Why are car colors so boring and dull these days?

In the late sixties, any given car was available in 10 to 20 bright, cheerful colors.

These days you are lucky to get 6 dull, boring colors, typically black, white, silver, gray, dark red, blah!

You would think that a car like the PT Cruiser would come in some exiting colors, but no! Your choices are dark reds, dark blues, dark greens, silver, white, black, or dull gold. Phooey!

How about a nice banana yellow? or tangerine? or blue the color of a carribbean lagoon? or a fiery red? or a bright celery green? or a sunrise gold? or copper? or coral?

One of the things that make those old cars so appealing are the flashy, bright colors. You would think paint technology would have advanced enough by now that we could have the great colors again without the fading or chalking of the old days.

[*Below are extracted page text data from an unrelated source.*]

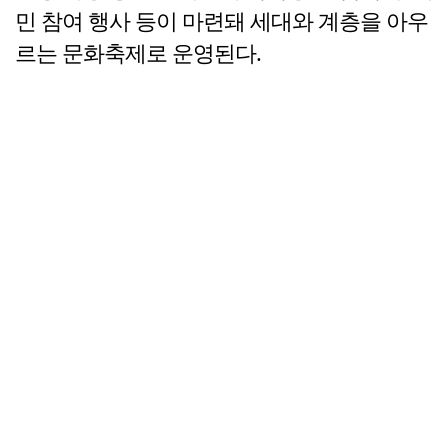
민 참여 행사 등이 마련돼 세대와 계층을 아우
르는 문화축제로 운영된다.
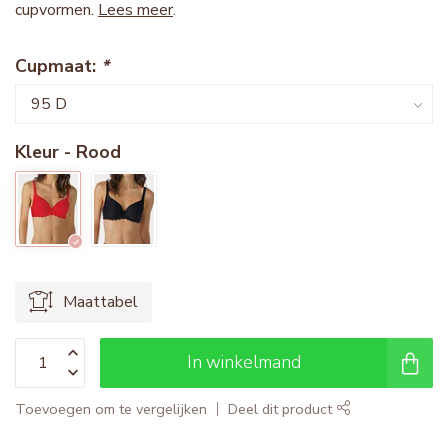
cupvormen.
Lees meer
.
Cupmaat:
*
Kleur - Rood
Maattabel
In winkelmand
Toevoegen om te vergelijken
Deel dit product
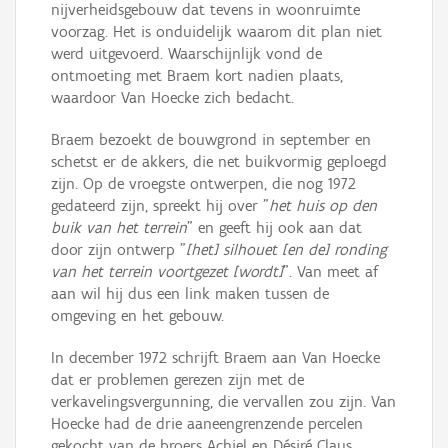
nijverheidsgebouw dat tevens in woonruimte
voorzag. Het is onduidelijk waarom dit plan niet
werd uitgevoerd. Waarschijnlijk vond de
ontmoeting met Braem kort nadien plaats,
waardoor Van Hoecke zich bedacht.
Braem bezoekt de bouwgrond in september en
schetst er de akkers, die net buikvormig geploegd
zijn. Op de vroegste ontwerpen, die nog 1972
gedateerd zijn, spreekt hij over "
het huis op den
buik van het terrein
" en geeft hij ook aan dat
door zijn ontwerp "
[het] silhouet [en de] ronding
van het terrein voortgezet [wordt]
". Van meet af
aan wil hij dus een link maken tussen de
omgeving en het gebouw.
In december 1972 schrijft Braem aan Van Hoecke
dat er problemen gerezen zijn met de
verkavelingsvergunning, die vervallen zou zijn. Van
Hoecke had de drie aaneengrenzende percelen
gekocht van de broers Achiel en Désiré Claus,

The world is depressing enough without all the boring sameness of the current car colors. :confused:

Because theose colors you so enjoy are FREAKING UGLY!

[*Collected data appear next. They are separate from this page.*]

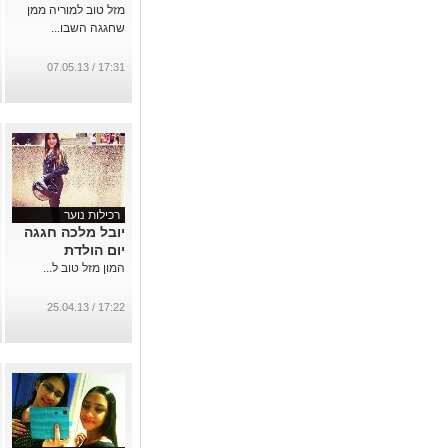
מזל טוב למוריה ממן
שחגגה השבו...
17:31 / 07.05.13
רכילות נוער
יובל מלכה חגגה
יום הולדת
המון מזל טוב ל...
17:22 / 25.04.13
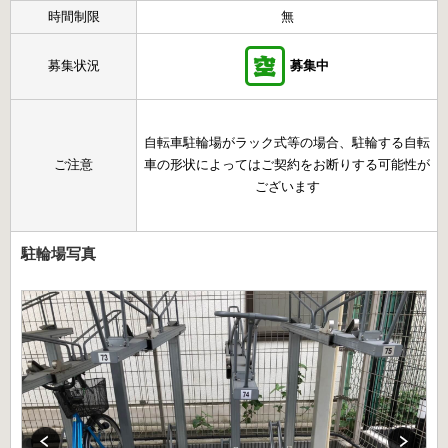
時間制限
無
募集状況
募集中
自転車駐輪場がラック式等の場合、駐輪する自転
ご注意
車の形状によってはご契約をお断りする可能性が
ございます
駐輪場写真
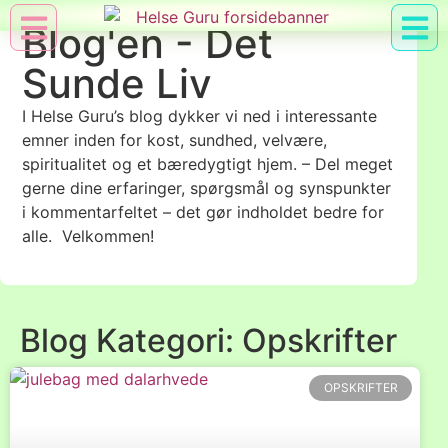
Blog'en - Det
Min Konto
Nyttig Vid
Sunde Liv
I Helse Guru’s blog dykker vi ned i interessante
emner inden for kost, sundhed, velvære,
spiritualitet og et bæredygtigt hjem. – Del meget
gerne dine erfaringer, spørgsmål og synspunkter
i kommentarfeltet – det gør indholdet bedre for
alle. Velkommen!
Blog Kategori: Opskrifter
OPSKRIFTER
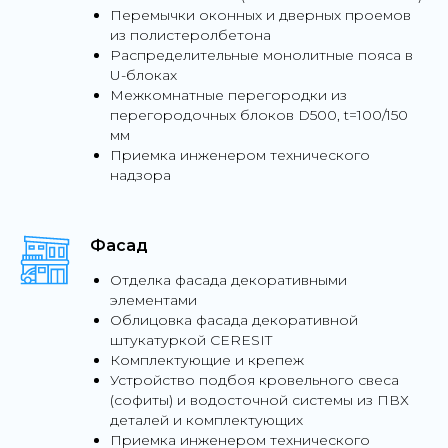
Перемычки оконных и дверных проемов
из полистеролбетона
Распределительные монолитные пояса в
U-блоках
Межкомнатные перегородки из
перегородочных блоков D500, t=100/150
мм
Приемка инженером технического
надзора
Фасад
Отделка фасада декоративными
элементами
Облицовка фасада декоративной
штукатуркой СERESIT
Комплектующие и крепеж
Устройство подбоя кровельного свеса
(софиты) и водосточной системы из ПВХ
деталей и комплектующих
Приемка инженером технического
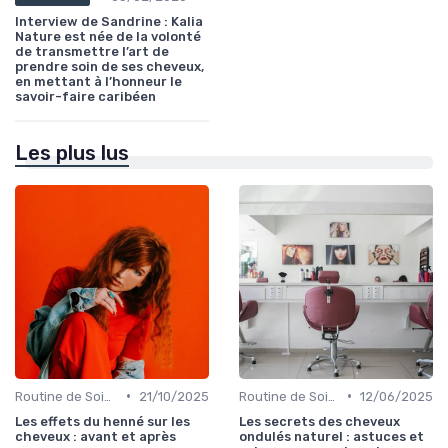
Interview de Sandrine : Kalia
Nature est née de la volonté
de transmettre l’art de
prendre soin de ses cheveux,
en mettant à l’honneur le
savoir-faire caribéen
Les plus lus
•
•
Routine de Soins pour Cheveux Bouclés
21/10/2025
Routine de Soins pour Cheveux Bouclés
12/06/2025
Les effets du henné sur les
Les secrets des cheveux
cheveux : avant et après
ondulés naturel : astuces et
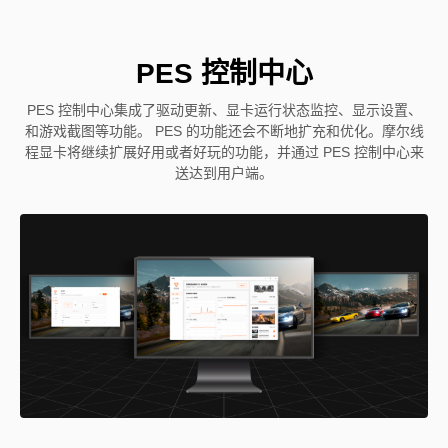
PES 控制中心
PES 控制中心集成了驱动更新、显卡运行状态监控、显示设置、
和游戏截图等功能。 PES 的功能还会不断地扩充和优化。摩尔线
程显卡将继续扩展好用或者好玩的功能，并通过 PES 控制中心来
送达到用户端。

Drive a Banana Yellow car? Heck no! I hate those pastel freaks. Gimme muted tones and my dignity, thank you very much.

Well you do get some that are that funky two-tone paint thing… looks purple as it’s approaching, turns green as it passes you.

Or I’ve seen the Mother-of-Pearl paint effect, that’s purdy.

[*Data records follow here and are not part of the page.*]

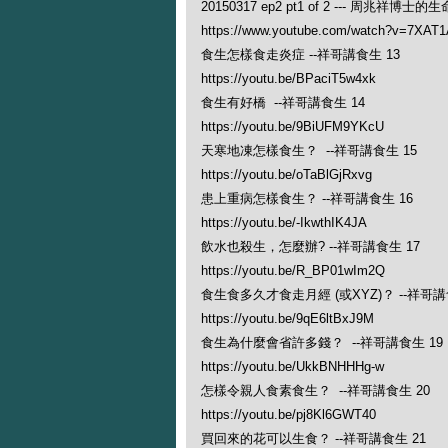
20150317 ep2 pt1 of 2 --- 周兆祥博
https://www.youtube.com/watch?v=7XAT
食生怎樣食走炎症 --祥哥講食生 13
https://youtu.be/BPaciT5w4xk
食生有好橋 --祥哥講食生 14
https://youtu.be/9BiUFM9YKcU
天寒地凍怎樣食生？ --祥哥講食生 15
https://youtu.be/oTaBlGjRxvg
患上重病怎樣食生？ --祥哥講食生 16
https://youtu.be/-IkwthIK4JA
飲水也殺生，怎麼辦? --祥哥講食生 17
https://youtu.be/R_BP01wIm2Q
食生食多久才食走月經 (或XYZ)？ --祥哥講
https://youtu.be/9qE6ltBxJ9M
食生為什麼會省許多錢？ --祥哥講食生 19
https://youtu.be/UkkBNHHHg-w
怎樣令親人食素食生？ --祥哥講食生 20
https://youtu.be/pj8Kl6GWT40
買回來的花可以生食？ --祥哥講食生 21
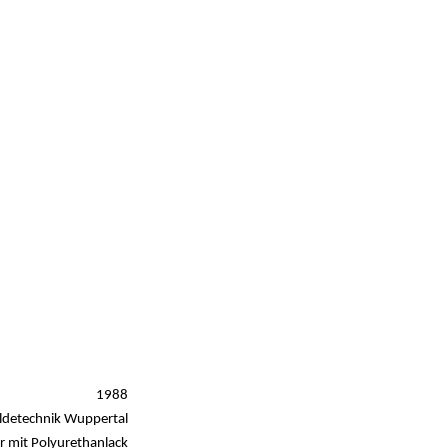
1988
detechnik Wuppertal
er mit Polyurethanlack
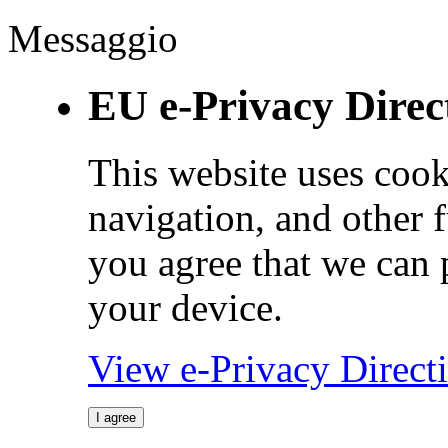
Messaggio
EU e-Privacy Direc
This website uses cook
navigation, and other 
you agree that we can 
your device.
View e-Privacy Direc
I agree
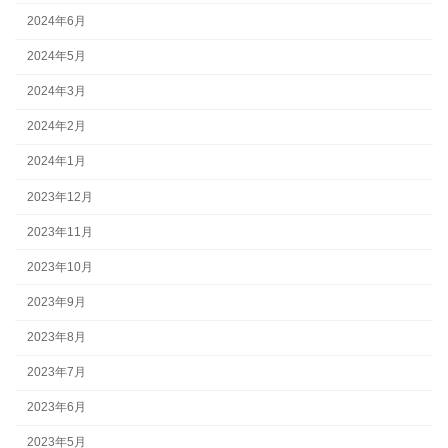
2024年6月
2024年5月
2024年3月
2024年2月
2024年1月
2023年12月
2023年11月
2023年10月
2023年9月
2023年8月
2023年7月
2023年6月
2023年5月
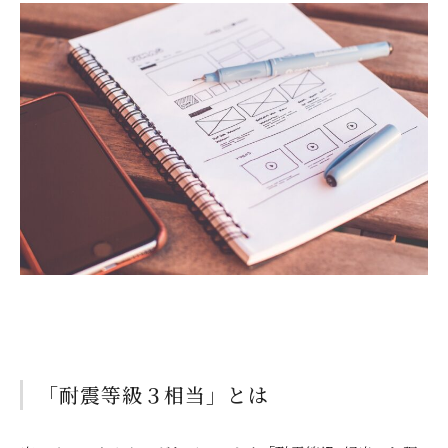
「耐震等級３相当」とは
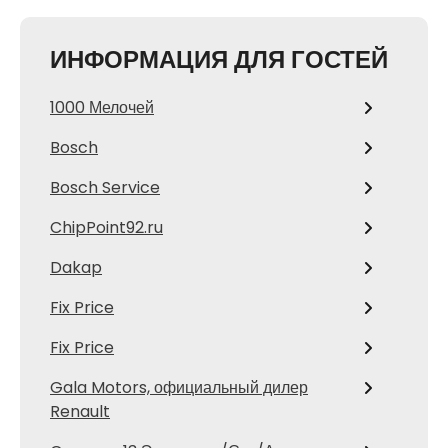
ИНФОРМАЦИЯ ДЛЯ ГОСТЕЙ
1000 Мелочей
Bosch
Bosch Service
ChipPoint92.ru
Dakap
Fix Price
Fix Price
Gala Motors, официальный дилер
Renault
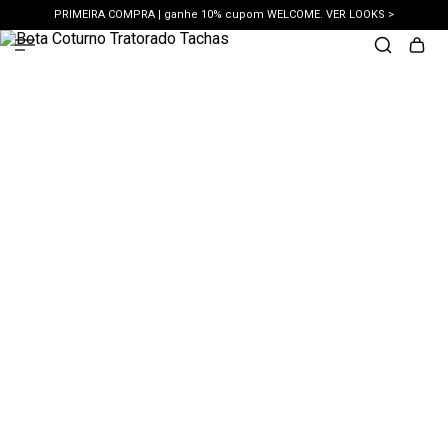
PRIMEIRA COMPRA | ganhe 10% cupom WELCOME. VER LOOKS >
PIX | 5% off no pix à vista. APROVEITAR >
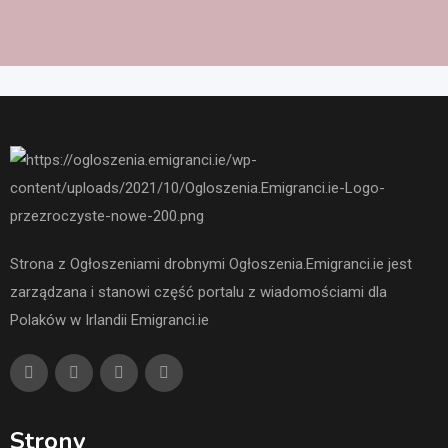
Strona z Ogłoszeniami drobnymi Ogłoszenia.Emigranci.ie jest
zarządzana i stanowi część portalu z wiadomościami dla
Polaków w Irlandii Emigranci.ie
Strony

Besides, I always thought that in the UK we should reserve brightly coloured cars for foreigners used to driving on the right, so we could spot them a mile off and keep away from them… :wink:

gsteinma, I think you need a VW Beetle or a Nissan Xterra.

And yes, what you call dull, boring colors some of us call quiet, understated refinement (or some snobby bullshit like that. Would another doper please help me here?).

Yes, both my vehicles are black so I guess I’m a tad biased.

The most gorgeous colour I have ever seen was on my ex-co-worker’s girlfriend’s father’s car (got that?). It was a (newish, 99 or 00) Jaguar, and it was black, except… it wasn’t quite just black. It looked really luscious. So I went up to inspect it closer, and it was a metallic black. But the metallic flakes weren’t black, or silver, or gunmetal coloured. They were the colours of an oil slick (light pinks, blues, yellows, greens, purples, etc), but the individual flecks were so tiny they blended in together in a gorgeous blacky-shiny shade. mmm.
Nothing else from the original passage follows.